#### [WORK ITEM]
Please copy out the full listing that follows exactly; no picture belongs in the copy.

#### [MATERIALS PROVIDED]
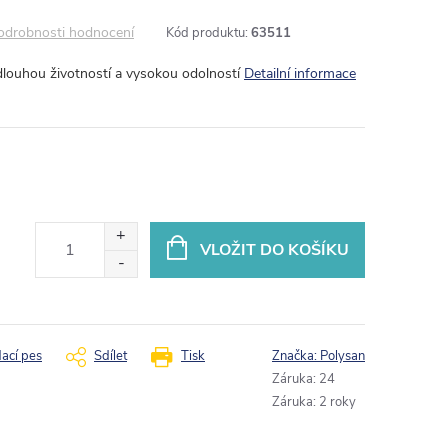
odrobnosti hodnocení
Kód produktu:
63511
dlouhou životností a vysokou odolností
Detailní informace
VLOŽIT DO KOŠÍKU
dací pes
Sdílet
Tisk
Značka:
Polysan
Záruka
:
24
Záruka
:
2 roky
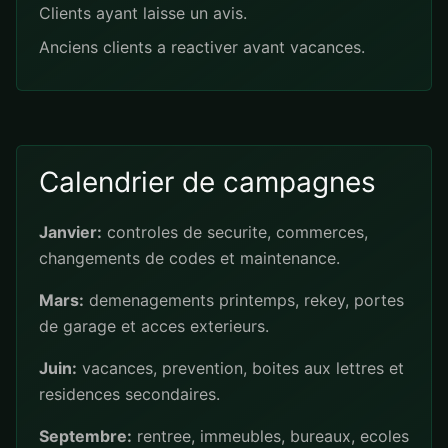
Clients ayant laisse un avis.
Anciens clients a reactiver avant vacances.
Calendrier de campagnes
Janvier:
controles de securite, commerces,
changements de codes et maintenance.
Mars:
demenagements printemps, rekey, portes
de garage et acces exterieurs.
Juin:
vacances, prevention, boites aux lettres et
residences secondaires.
Septembre:
rentree, immeubles, bureaux, ecoles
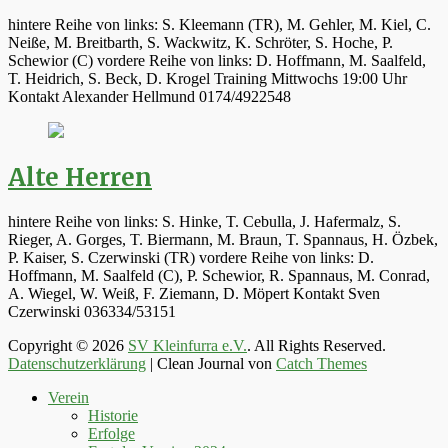
hintere Reihe von links: S. Kleemann (TR), M. Gehler, M. Kiel, C.
Neiße, M. Breitbarth, S. Wackwitz, K. Schröter, S. Hoche, P.
Schewior (C) vordere Reihe von links: D. Hoffmann, M. Saalfeld,
T. Heidrich, S. Beck, D. Krogel Training Mittwochs 19:00 Uhr
Kontakt Alexander Hellmund 0174/4922548
Alte Herren
hintere Reihe von links: S. Hinke, T. Cebulla, J. Hafermalz, S.
Rieger, A. Gorges, T. Biermann, M. Braun, T. Spannaus, H. Özbek,
P. Kaiser, S. Czerwinski (TR) vordere Reihe von links: D.
Hoffmann, M. Saalfeld (C), P. Schewior, R. Spannaus, M. Conrad,
A. Wiegel, W. Weiß, F. Ziemann, D. Möpert Kontakt Sven
Czerwinski 036334/53151
Copyright © 2026
SV Kleinfurra e.V.
. All Rights Reserved.
Datenschutzerklärung
| Clean Journal von
Catch Themes
Hoch
Verein
scrollen
Historie
Erfolge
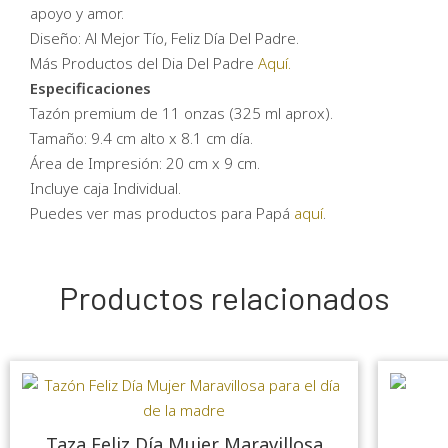
apoyo y amor.
Diseño: Al Mejor Tío, Feliz Día Del Padre.
Más Productos del Dia Del Padre
Aquí.
Especificaciones
Tazón premium de 11 onzas (325 ml aprox).
Tamaño: 9.4 cm alto x 8.1 cm día.
Área de Impresión: 20 cm x 9 cm.
Incluye caja Individual.
Puedes ver mas productos para Papá
aquí
.
Productos relacionados
Taza Feliz Día Mujer Maravillosa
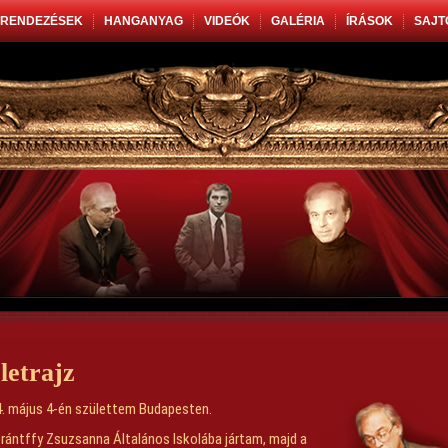
RENDEZÉSEK
HANGANYAG
VIDEÓK
GALÉRIA
ÍRÁSOK
SAJT
letrajz
. május 4-én születtem Budapesten.
rántffy Zsuzsanna Általános Iskolába jártam, majd a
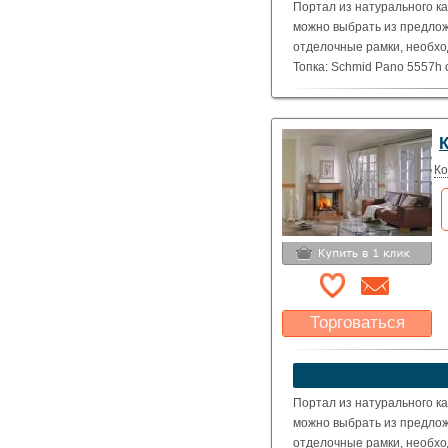
Портал из натурального ка
можно выбрать из предлож
отделочные рамки, необхо
Топка: Schmid Pano 5557h
( Номинальная мощность – 
Ко
Торговаться
Какая цена Вас
устроит?
Указать цену
Портал из натурального ка
можно выбрать из предлож
отделочные рамки, необхо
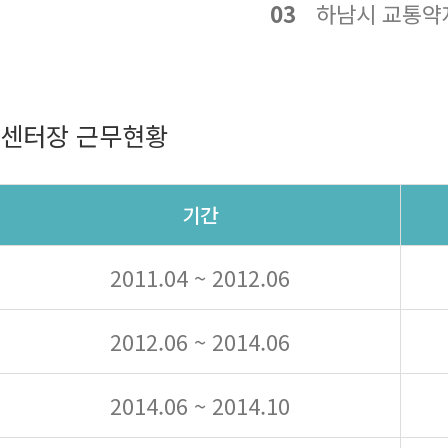
03
하남시 교통약자
센터장 근무현황
기간
2011.04 ~ 2012.06
2012.06 ~ 2014.06
2014.06 ~ 2014.10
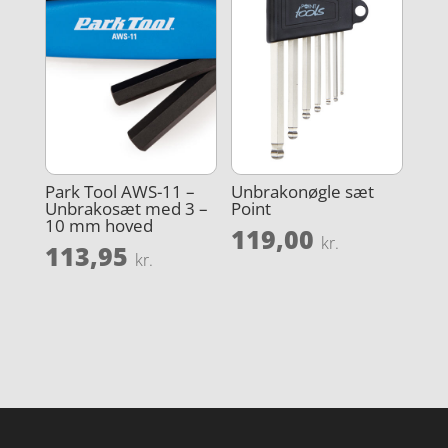
Park Tool AWS-11 –
Unbrakonøgle sæt
Unbrakosæt med 3 –
Point
10 mm hoved
119,00
kr.
113,95
kr.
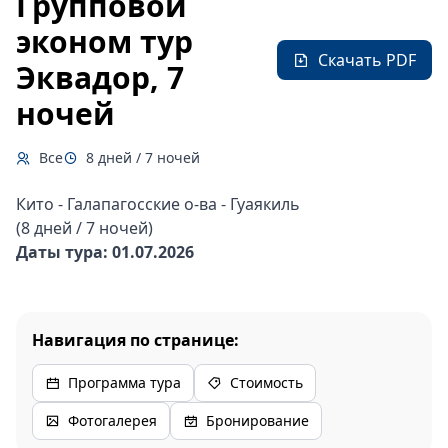
Групповой
эконом тур
Скачать PDF
Эквадор, 7
ночей
Все
8 дней / 7 ночей
Кито - Галапагосские о-ва - Гуаякиль
(8 дней / 7 ночей)
Даты тура: 01.07.2026
Навигация по странице:
Программа тура
Стоимость
Фотогалерея
Бронирование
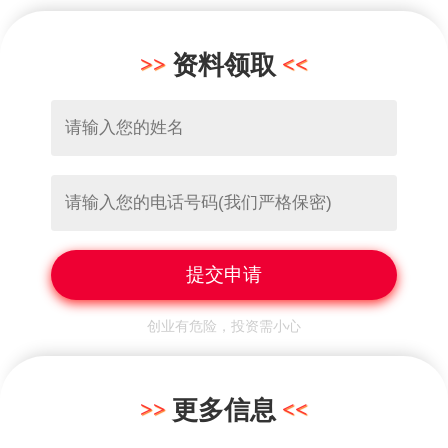
资料领取
创业有危险，投资需小心
更多信息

#### [REPLY TO THE EXERCISE]
odrobnosti hodnocení
Kód produktu:
63511
dlouhou životností a vysokou odolností
Detailní informace
VLOŽIT DO KOŠÍKU
dací pes
Sdílet
Tisk
Značka:
Polysan
Záruka
:
24
Záruka
:
2 roky
Clients ayant laisse un avis.
Anciens clients a reactiver avant vacances.
Calendrier de campagnes
Janvier:
controles de securite, commerces,
changements de codes et maintenance.
Mars:
demenagements printemps, rekey, portes
de garage et acces exterieurs.
Juin:
vacances, prevention, boites aux lettres et
residences secondaires.
Septembre:
rentree, immeubles, bureaux, ecoles
hintere Reihe von links: S. Kleemann (TR), M. Gehler, M. Kiel, C.
Neiße, M. Breitbarth, S. Wackwitz, K. Schröter, S. Hoche, P.
Schewior (C) vordere Reihe von links: D. Hoffmann, M. Saalfeld,
T. Heidrich, S. Beck, D. Krogel Training Mittwochs 19:00 Uhr
Kontakt Alexander Hellmund 0174/4922548
Alte Herren
hintere Reihe von links: S. Hinke, T. Cebulla, J. Hafermalz, S.
Rieger, A. Gorges, T. Biermann, M. Braun, T. Spannaus, H. Özbek,
P. Kaiser, S. Czerwinski (TR) vordere Reihe von links: D.
Hoffmann, M. Saalfeld (C), P. Schewior, R. Spannaus, M. Conrad,
A. Wiegel, W. Weiß, F. Ziemann, D. Möpert Kontakt Sven
Czerwinski 036334/53151
Copyright © 2026
SV Kleinfurra e.V.
. All Rights Reserved.
Datenschutzerklärung
| Clean Journal von
Catch Themes
Hoch
Verein
scrollen
Historie
Erfolge
apoyo y amor.
Diseño: Al Mejor Tío, Feliz Día Del Padre.
Más Productos del Dia Del Padre
Aquí.
Especificaciones
Tazón premium de 11 onzas (325 ml aprox).
Tamaño: 9.4 cm alto x 8.1 cm día.
Área de Impresión: 20 cm x 9 cm.
Incluye caja Individual.
Puedes ver mas productos para Papá
aquí
.
Productos relacionados
Taza Feliz Día Mujer Maravillosa
RENDEZÉSEK
HANGANYAG
VIDEÓK
GALÉRIA
ÍRÁSOK
SAJT
letrajz
. május 4-én születtem Budapesten.
rántffy Zsuzsanna Általános Iskolába jártam, majd a
Портал из натурального ка
можно выбрать из предлож
отделочные рамки, необхо
Топка: Schmid Pano 5557h
( Номинальная мощность – 
Ко
Торговаться
Какая цена Вас
устроит?
Указать цену
Портал из натурального ка
можно выбрать из предлож
отделочные рамки, необхо
03
하남시 교통약자
센터장 근무현황
기간
2011.04 ~ 2012.06
2012.06 ~ 2014.06
2014.06 ~ 2014.10
Park Tool AWS-11 –
Unbrakonøgle sæt
Unbrakosæt med 3 –
Point
10 mm hoved
119,00
kr.
113,95
kr.
Групповой
эконом тур
Скачать PDF
Эквадор, 7
ночей
Все
8 дней / 7 ночей
Кито - Галапагосские о-ва - Гуаякиль
(8 дней / 7 ночей)
Даты тура: 01.07.2026
Навигация по странице:
Программа тура
Стоимость
Фотогалерея
Бронирование
资料领取
创业有危险，投资需小心
更多信息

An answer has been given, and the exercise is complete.